The market for vitamins and other food supplements is booming, but is this a good thing? In countries where food is plentiful, affordable and convenient, why are people increasingly looking to pills and capsules to meet their nutritional goals? And who’s really benefiting? Bernice Hurst investigates.


More than ever before, people living in developed countries are taking note of what we eat and wondering whether we’re having enough of what’s good for us or too much of what’s bad for us. But while increasing numbers of us are knocking back daily multivitamin pills as insurance, the UK Food Standards Agency (FSA), along with similar organisations worldwide, advises caution. On one issue they seem to be as close to unanimous as one can expect of such organisations – getting the vitamins and minerals we need to keep healthy from real food, rather than a dietary supplement, is far more likely to be beneficial.


There are several reasons cited for this by the American Mayo Clinic, for example. Whole foods, they say (specifying fruits, vegetables, grains, lean meats and dairy products), are complex and therefore provide not just a single nutrient but a combination, giving you “more bang for your nutrition buck”. Whole foods also provide dietary fibre and other naturally occurring substances believed to offer protection against illnesses such as cancer, heart disease, osteoporosis and diabetes.
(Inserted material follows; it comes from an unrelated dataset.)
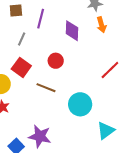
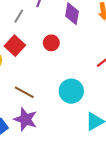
brown line: (46, 88) -> (24, 92), moved

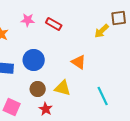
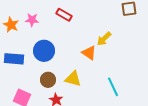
pink star: (28, 20) -> (32, 20), moved
yellow arrow: (102, 31) -> (104, 39), moved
Supplements unnecessary but harmless?
This is not to say that the FSA, Mayo Clinic or anyone else for that matter is advising against dietary supplements. They are simply taking a cautious line, advocating balanced diets and medical consultation. While vitamins and minerals are essential to our bodies, which cannot produce them naturally, the quantities and types we need are generally available through what we eat regularly. Only if we suffer particular deficiencies, do supplements become necessary.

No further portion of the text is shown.